There is a jewel on all sides with two dragons on the vertical sides. The thunderbolts represent the harmony between secular and religious power while the lotus symbolizes purity. The jewel signifies the sovereign power while the dragons (male and female) represent the name of the country DrukYul or the Land of the Dragon.
Declared the national sport in 1971, when Bhutan became a member of the United Nations, the game has gained popularity since then. It is occasionally played during local festivals, celebrations, and as tournaments between varied teams. Some people choose to play it the traditional way with bows and arrows made of simple bamboo.
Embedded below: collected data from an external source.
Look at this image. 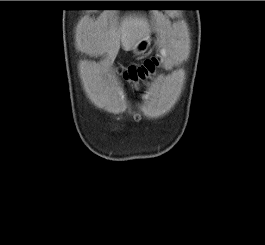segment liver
<instances>
[{
  "label": "liver",
  "instance_id": "1",
  "mask_svg": "<svg viewBox=\"0 0 265 245\" xmlns=\"http://www.w3.org/2000/svg\"><path fill=\"white\" fill-rule=\"evenodd\" d=\"M151 28L146 17L127 15L119 25L107 26L105 18L99 19L86 33L85 48L89 52L106 55L108 61L116 58L120 45L125 51L134 50L143 40L150 37Z\"/></svg>",
  "mask_w": 265,
  "mask_h": 245
}]
</instances>
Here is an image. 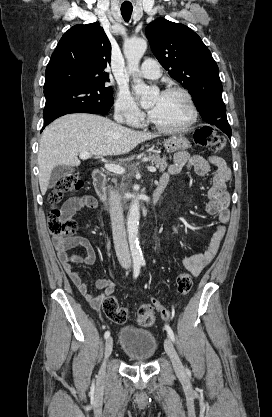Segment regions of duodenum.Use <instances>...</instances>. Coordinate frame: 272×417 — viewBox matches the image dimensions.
<instances>
[{
	"mask_svg": "<svg viewBox=\"0 0 272 417\" xmlns=\"http://www.w3.org/2000/svg\"><path fill=\"white\" fill-rule=\"evenodd\" d=\"M93 186L96 194L102 201L107 200V191H106V172L102 167H98L93 171ZM167 186V182H159L155 187L151 200L153 203H156L162 196L164 189Z\"/></svg>",
	"mask_w": 272,
	"mask_h": 417,
	"instance_id": "1",
	"label": "duodenum"
}]
</instances>
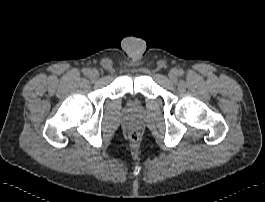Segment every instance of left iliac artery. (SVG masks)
Returning <instances> with one entry per match:
<instances>
[{
  "instance_id": "obj_1",
  "label": "left iliac artery",
  "mask_w": 265,
  "mask_h": 202,
  "mask_svg": "<svg viewBox=\"0 0 265 202\" xmlns=\"http://www.w3.org/2000/svg\"><path fill=\"white\" fill-rule=\"evenodd\" d=\"M177 74L179 76H183L184 75V71L182 69H179V70H177Z\"/></svg>"
}]
</instances>
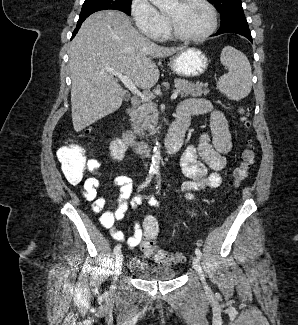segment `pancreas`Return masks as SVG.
I'll use <instances>...</instances> for the list:
<instances>
[{
    "instance_id": "cf45deb5",
    "label": "pancreas",
    "mask_w": 298,
    "mask_h": 325,
    "mask_svg": "<svg viewBox=\"0 0 298 325\" xmlns=\"http://www.w3.org/2000/svg\"><path fill=\"white\" fill-rule=\"evenodd\" d=\"M174 84L179 88L180 96H207L210 90L208 82H192L186 78H174ZM133 128L138 134H144L143 130H148L150 134H155L158 128V108L154 102H144L132 112Z\"/></svg>"
}]
</instances>
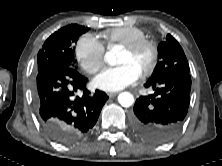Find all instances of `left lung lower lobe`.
<instances>
[{
    "mask_svg": "<svg viewBox=\"0 0 222 166\" xmlns=\"http://www.w3.org/2000/svg\"><path fill=\"white\" fill-rule=\"evenodd\" d=\"M145 87L154 93L139 97L134 105L131 125L144 140L163 144L181 130L190 104L191 76L177 73L148 80Z\"/></svg>",
    "mask_w": 222,
    "mask_h": 166,
    "instance_id": "0a47b994",
    "label": "left lung lower lobe"
}]
</instances>
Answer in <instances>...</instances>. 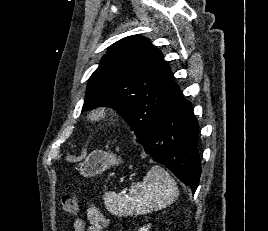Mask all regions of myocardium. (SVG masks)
<instances>
[{"mask_svg":"<svg viewBox=\"0 0 268 231\" xmlns=\"http://www.w3.org/2000/svg\"><path fill=\"white\" fill-rule=\"evenodd\" d=\"M110 115V109L107 106L94 107L90 112V118L94 123L105 121Z\"/></svg>","mask_w":268,"mask_h":231,"instance_id":"f54148a6","label":"myocardium"}]
</instances>
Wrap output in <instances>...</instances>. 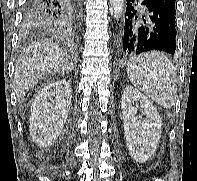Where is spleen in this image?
Wrapping results in <instances>:
<instances>
[{
    "mask_svg": "<svg viewBox=\"0 0 197 181\" xmlns=\"http://www.w3.org/2000/svg\"><path fill=\"white\" fill-rule=\"evenodd\" d=\"M127 74L135 87L160 106L171 108L175 104V67L163 53L152 51L135 57Z\"/></svg>",
    "mask_w": 197,
    "mask_h": 181,
    "instance_id": "spleen-1",
    "label": "spleen"
}]
</instances>
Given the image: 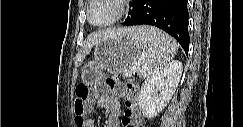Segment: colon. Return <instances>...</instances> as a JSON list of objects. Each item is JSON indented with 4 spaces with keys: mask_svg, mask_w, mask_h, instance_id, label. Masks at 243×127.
I'll use <instances>...</instances> for the list:
<instances>
[{
    "mask_svg": "<svg viewBox=\"0 0 243 127\" xmlns=\"http://www.w3.org/2000/svg\"><path fill=\"white\" fill-rule=\"evenodd\" d=\"M111 96L117 100H123L125 112L122 116V126L141 127L142 115L137 107V92L132 83H125L117 78L109 77L104 85H96L91 89L85 84L76 87V98L74 100V116L77 126L85 124V117L90 110V102L96 98Z\"/></svg>",
    "mask_w": 243,
    "mask_h": 127,
    "instance_id": "obj_1",
    "label": "colon"
}]
</instances>
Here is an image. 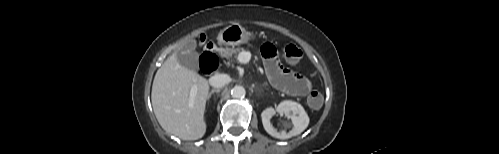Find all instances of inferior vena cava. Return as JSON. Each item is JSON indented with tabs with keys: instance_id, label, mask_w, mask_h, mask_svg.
I'll use <instances>...</instances> for the list:
<instances>
[{
	"instance_id": "602c4592",
	"label": "inferior vena cava",
	"mask_w": 499,
	"mask_h": 154,
	"mask_svg": "<svg viewBox=\"0 0 499 154\" xmlns=\"http://www.w3.org/2000/svg\"><path fill=\"white\" fill-rule=\"evenodd\" d=\"M230 81V77L227 74H217L209 79V83L214 88H222L227 85Z\"/></svg>"
}]
</instances>
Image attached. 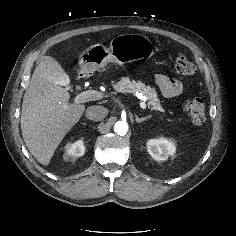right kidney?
I'll use <instances>...</instances> for the list:
<instances>
[{
  "label": "right kidney",
  "instance_id": "ca27d5eb",
  "mask_svg": "<svg viewBox=\"0 0 236 236\" xmlns=\"http://www.w3.org/2000/svg\"><path fill=\"white\" fill-rule=\"evenodd\" d=\"M84 153H85V147L82 139L76 141L75 143L68 144L66 146L65 150L66 156L80 157Z\"/></svg>",
  "mask_w": 236,
  "mask_h": 236
}]
</instances>
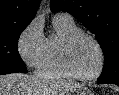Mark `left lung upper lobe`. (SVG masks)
<instances>
[{
	"mask_svg": "<svg viewBox=\"0 0 119 95\" xmlns=\"http://www.w3.org/2000/svg\"><path fill=\"white\" fill-rule=\"evenodd\" d=\"M50 7L70 13L95 34L105 59L99 80L119 82V0H51Z\"/></svg>",
	"mask_w": 119,
	"mask_h": 95,
	"instance_id": "1",
	"label": "left lung upper lobe"
}]
</instances>
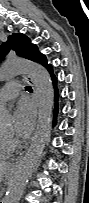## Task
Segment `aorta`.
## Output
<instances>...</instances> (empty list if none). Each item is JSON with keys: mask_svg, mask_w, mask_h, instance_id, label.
Returning <instances> with one entry per match:
<instances>
[{"mask_svg": "<svg viewBox=\"0 0 89 203\" xmlns=\"http://www.w3.org/2000/svg\"><path fill=\"white\" fill-rule=\"evenodd\" d=\"M22 74H28L34 81L39 97L38 121L30 148L8 183L3 203L20 202L24 189L48 143L51 130L54 94L50 74L42 65L19 58L5 61L0 69V77L3 81ZM12 120L11 112L6 107H2L0 109V127L8 128Z\"/></svg>", "mask_w": 89, "mask_h": 203, "instance_id": "762f6f07", "label": "aorta"}]
</instances>
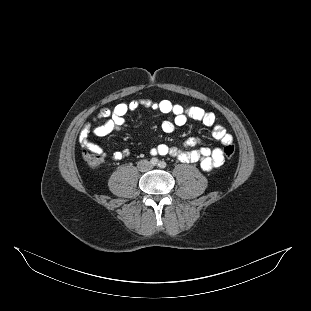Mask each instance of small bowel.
<instances>
[{"instance_id": "small-bowel-1", "label": "small bowel", "mask_w": 311, "mask_h": 311, "mask_svg": "<svg viewBox=\"0 0 311 311\" xmlns=\"http://www.w3.org/2000/svg\"><path fill=\"white\" fill-rule=\"evenodd\" d=\"M140 106L153 107L162 113L173 115L172 120H166L161 125V128L165 133H172L177 127L183 126L188 119H193L200 121L209 127L211 136L220 141L222 144L232 142V136L227 133L222 125L216 123V118L213 113L207 112L197 106L185 107L180 104L173 103L170 100L163 99L157 103L149 100H133L128 103H119L113 109H101L97 116L93 119V122L86 123L81 130L79 141L82 147L101 154L103 152L101 147L89 141V137L91 135L104 137L114 130L123 129L126 125L124 119L125 115L129 112L137 110ZM99 119H105L106 121L101 125H96L95 123ZM199 143L200 140L198 138L192 137L185 142V146L188 147V149L182 150L175 146L160 144L154 148H151L149 152L151 155H169L178 158L184 163L199 162L201 168L205 171H211L217 167H220L224 163V154L220 148H193ZM127 155V150H120L114 152L112 157L116 160H120Z\"/></svg>"}]
</instances>
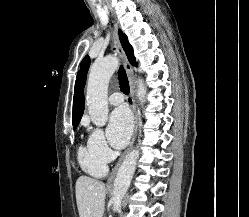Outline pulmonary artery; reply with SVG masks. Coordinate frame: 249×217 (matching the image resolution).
Returning a JSON list of instances; mask_svg holds the SVG:
<instances>
[{
	"label": "pulmonary artery",
	"mask_w": 249,
	"mask_h": 217,
	"mask_svg": "<svg viewBox=\"0 0 249 217\" xmlns=\"http://www.w3.org/2000/svg\"><path fill=\"white\" fill-rule=\"evenodd\" d=\"M123 100H124V97L119 92H115V93L111 94L109 97V102L112 105H119L123 102Z\"/></svg>",
	"instance_id": "1"
}]
</instances>
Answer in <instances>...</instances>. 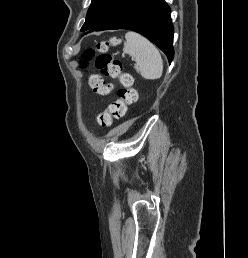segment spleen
I'll list each match as a JSON object with an SVG mask.
<instances>
[{
  "label": "spleen",
  "mask_w": 248,
  "mask_h": 258,
  "mask_svg": "<svg viewBox=\"0 0 248 258\" xmlns=\"http://www.w3.org/2000/svg\"><path fill=\"white\" fill-rule=\"evenodd\" d=\"M125 39L124 52L135 59V70L144 79H159L163 72V60L155 45L133 31L127 32Z\"/></svg>",
  "instance_id": "1"
}]
</instances>
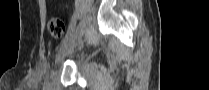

The Cypress is the national tree of Bhutan. The tree is associated with religion, and is usually found near religious structures like Dzongs and temples in the temperate zone between altitudes of 1800m and 3500m. To the Bhutanese, its ability to survive on rugged terrains represent bravery and simplicity.
The national bird is the Raven. The raven head is an important symbol on the royal crown. The bird represents the deity Gonpo Jarodongchen, the raven-headed Mahakala, one chief guardian deities of the country. It is an important mythological character associated with many unique stories.
Takin, the unique animal with the head of a sheep and body of a cow, is associated with religious history and mythology. Unfortunately it is a rare animal and is on the verge of extinction. There is a Takin Reserve in Thimphu for those wishing to see this strange and beautiful animal.
It is a delicate blue or purple tinged blossom with a white filament. It grows to a height of 1 meter, and is found above the tree line (3500-4500 meters) on rocky mountain terrain. It was discovered in 1933 by a British Botanist, George Sherriff in a remote part of Sakteng in eastern Bhutan.
Gho for men and kira for women are the attire in Bhutan. Men wear gho, a knee-length skirt-like, robe tied at the waist by a belt, ‘kera.’ Women wear kira, a long ankle-length dress with an outer jacket, the tego, and an inner shirt known as wonju.